Exercise directions
Your copy of the listing should match it exactly, only without pictures.

Dataset records
--- START ---

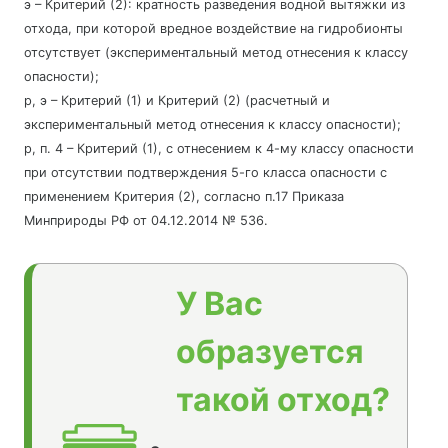
э – Критерий (2): кратность разведения водной вытяжки из
отхода, при которой вредное воздействие на гидробионты
отсутствует (экспериментальный метод отнесения к классу
опасности);
р, э – Критерий (1) и Критерий (2) (расчетный и
экспериментальный метод отнесения к классу опасности);
р, п. 4 – Критерий (1), с отнесением к 4-му классу опасности
при отсутствии подтверждения 5-го класса опасности с
применением Критерия (2), согласно п.17 Приказа
Минприроды РФ от 04.12.2014 № 536.
У Вас
образуется
такой отход?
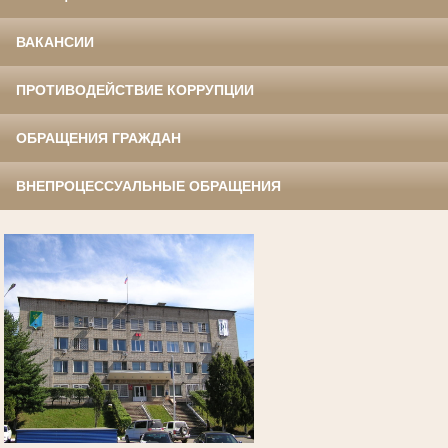
ВАКАНСИИ
ПРОТИВОДЕЙСТВИЕ КОРРУПЦИИ
ОБРАЩЕНИЯ ГРАЖДАН
ВНЕПРОЦЕССУАЛЬНЫЕ ОБРАЩЕНИЯ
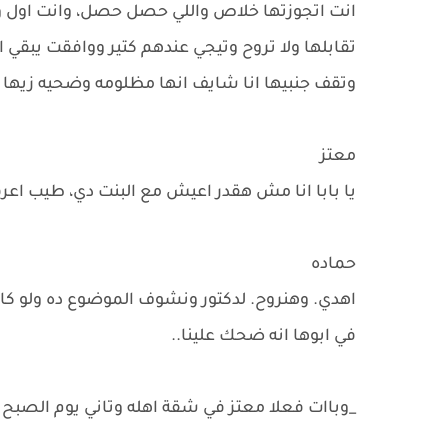
انت اتجوزتها خلاص واللي حصل حصل، وانت اول 
تقابلها ولا تروح وتيجي عندهم كتير ووافقت يبقي
وتقف جنبيها انا شايف انها مظلومه وضحيه زيها 
معتز
يا بابا انا مش هقدر اعيش مع البنت دي، طيب اعرف
حماده
اهدي. وهنروح. لدكتور ونشوف الموضوع ده ولو كا
في ابوها انه ضحك علينا..
_وباات فعلا معتز في شقة اهله وتاني يوم الصبح ر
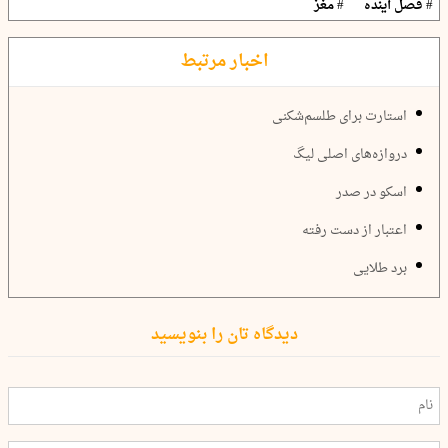
# فصل آینده
# مغز
اخبار مرتبط
استارت برای طلسم‌شکنی
دروازه‌های اصلی لیگ
اسکو در صدر
اعتبار از دست رفته
برد طلایی
دیدگاه تان را بنویسید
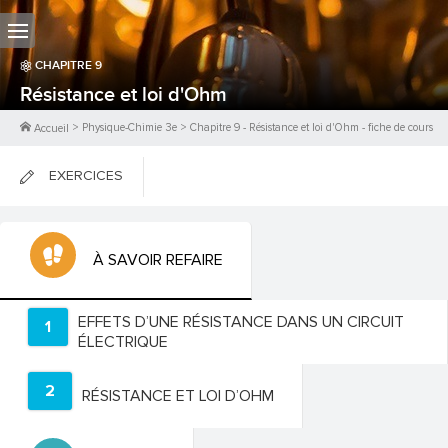
CHAPITRE
9
Résistance et loi d'Ohm
>
Physique-Chimie 3e
>
Chapitre
9
-
Résistance et loi d'Ohm
- fiche de cours
Accueil
EXERCICES
FICHES DE COURS
À SAVOIR REFAIRE
0
PTS
EFFETS D’UNE RÉSISTANCE DANS UN CIRCUIT
1
ÉLECTRIQUE
2
RÉSISTANCE ET LOI D’OHM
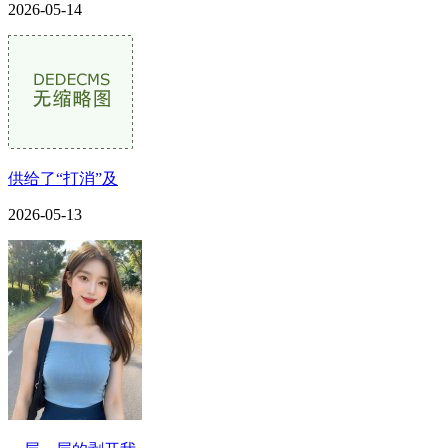
2026-05-14
供给了“打消”及
2026-05-13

--- END ---

Answer to the exercise
э – Критерий (2): кратность разведения водной вытяжки из
отхода, при которой вредное воздействие на гидробионты
отсутствует (экспериментальный метод отнесения к классу
опасности);
р, э – Критерий (1) и Критерий (2) (расчетный и
экспериментальный метод отнесения к классу опасности);
р, п. 4 – Критерий (1), с отнесением к 4-му классу опасности
при отсутствии подтверждения 5-го класса опасности с
применением Критерия (2), согласно п.17 Приказа
Минприроды РФ от 04.12.2014 № 536.
У Вас
образуется
такой отход?
ВАКАНСИИ
ПРОТИВОДЕЙСТВИЕ КОРРУПЦИИ
ОБРАЩЕНИЯ ГРАЖДАН
ВНЕПРОЦЕССУАЛЬНЫЕ ОБРАЩЕНИЯ
انت اتجوزتها خلاص واللي حصل حصل، وانت اول 
تقابلها ولا تروح وتيجي عندهم كتير ووافقت يبقي
وتقف جنبيها انا شايف انها مظلومه وضحيه زيها 
معتز
يا بابا انا مش هقدر اعيش مع البنت دي، طيب اعرف
حماده
اهدي. وهنروح. لدكتور ونشوف الموضوع ده ولو كا
في ابوها انه ضحك علينا..
_وباات فعلا معتز في شقة اهله وتاني يوم الصبح ر
# فصل آینده
# مغز
اخبار مرتبط
استارت برای طلسم‌شکنی
دروازه‌های اصلی لیگ
اسکو در صدر
اعتبار از دست رفته
برد طلایی
دیدگاه تان را بنویسید
CHAPITRE
9
Résistance et loi d'Ohm
>
Physique-Chimie 3e
>
Chapitre
9
-
Résistance et loi d'Ohm
- fiche de cours
Accueil
EXERCICES
FICHES DE COURS
À SAVOIR REFAIRE
0
PTS
EFFETS D’UNE RÉSISTANCE DANS UN CIRCUIT
1
ÉLECTRIQUE
2
RÉSISTANCE ET LOI D’OHM
2026-05-14
供给了“打消”及
2026-05-13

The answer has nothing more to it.